Something I just posted in another thread and I think is quite important for D's Database support: I think most databases (and their libs) are under a license that is not free enough for Phobos (SQLite is an exception - it's Public domain - and thus can and should be shipped with Phobos). So I guess Phobos' DB support should be written in a way that allows plugging in a DB driver that is distributed independently and under a different license (this makes sense anyway, because maintaining drivers for dozens of databases in Phobos is too much work). Maybe we'd need proper DLL support for that? This model is used by ODBC and JDBC as well. So you should probably think about how external drivers (not shipped with Phobos and not known when Phobos is compiled) can be implemented and loaded - but maybe this needs proper DLL/shared library support that is not yet available afaik. Cheers, - Daniel
Makes sense. I think 110% that SQLite should be the top priority w.r.t. database stuff.

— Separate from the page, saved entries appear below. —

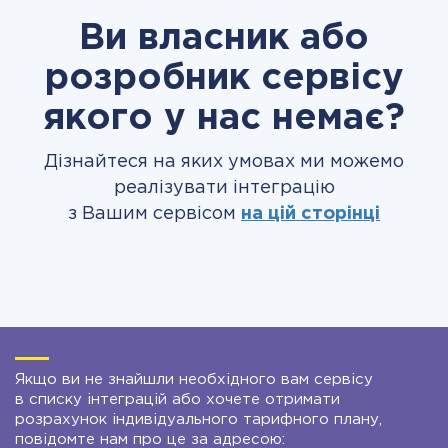
Ви власник або
розробник сервісу
якого у нас немає?
Дізнайтеся на яких умовах ми можемо
реалізувати інтеграцію
з Вашим сервісом
на цій сторінці
Якщо ви не знайшли необхідного вам сервісу
в списку інтеграцій або хочете отримати
розрахунок індивідуального тарифного плану,
повідомте нам про це за адресою:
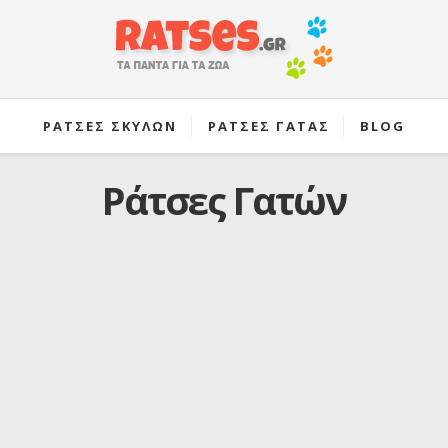
ΡΑΤΣΕΣ ΣΚΥΛΩΝ
ΡΑΤΣΕΣ ΓΑΤΑΣ
BLOG
Ράτσες Γατών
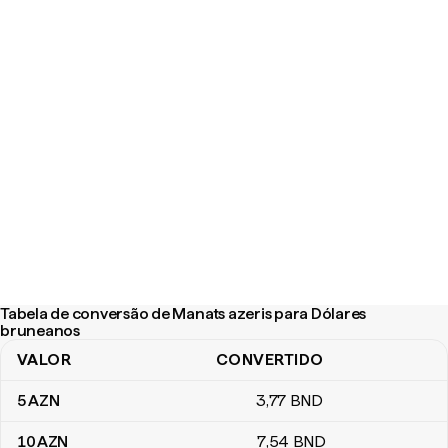
Tabela de conversão de Manats azeris para Dólares
bruneanos
VALOR
CONVERTIDO
Tabela de conversão de Manats azeris para Dólares bruneanos
5
AZN
3
,77
BND
10
AZN
7
,54
BND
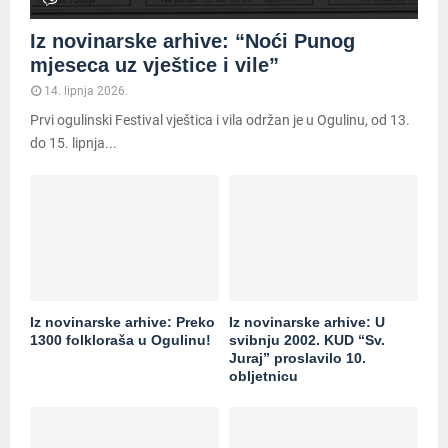
Iz novinarske arhive: “Noći Punog
mjeseca uz vještice i vile”
14. lipnja 2026.
Prvi ogulinski Festival vještica i vila održan je u Ogulinu, od 13.
do 15. lipnja...
Iz novinarske arhive: Preko
Iz novinarske arhive: U
1300 folkloraša u Ogulinu!
svibnju 2002. KUD “Sv.
Juraj” proslavilo 10.
obljetnicu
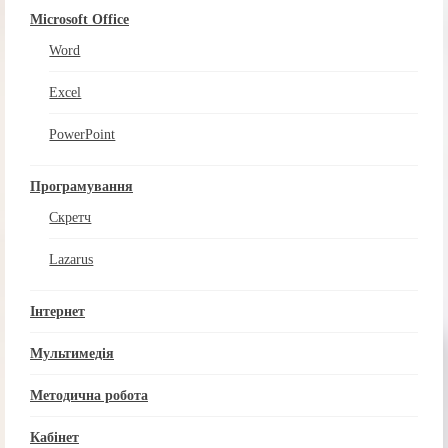
Microsoft Office
Word
Excel
PowerPoint
Програмування
Скретч
Lazarus
Інтернет
Мультимедія
Методична робота
Кабінет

SQLite bindings and a good D API with some dependency inversion so the high-level API can be reused with other database backends would be a great GSoC project, even if nothing involving other backends is actually implemented.
I agree that SQLite should be here but I think DB API should be prototyped using the most featureful/advanced database system, i.e. Oracle / PostgreSQL. An API covering those databases would certainly support less advanced ones, such as SQLite.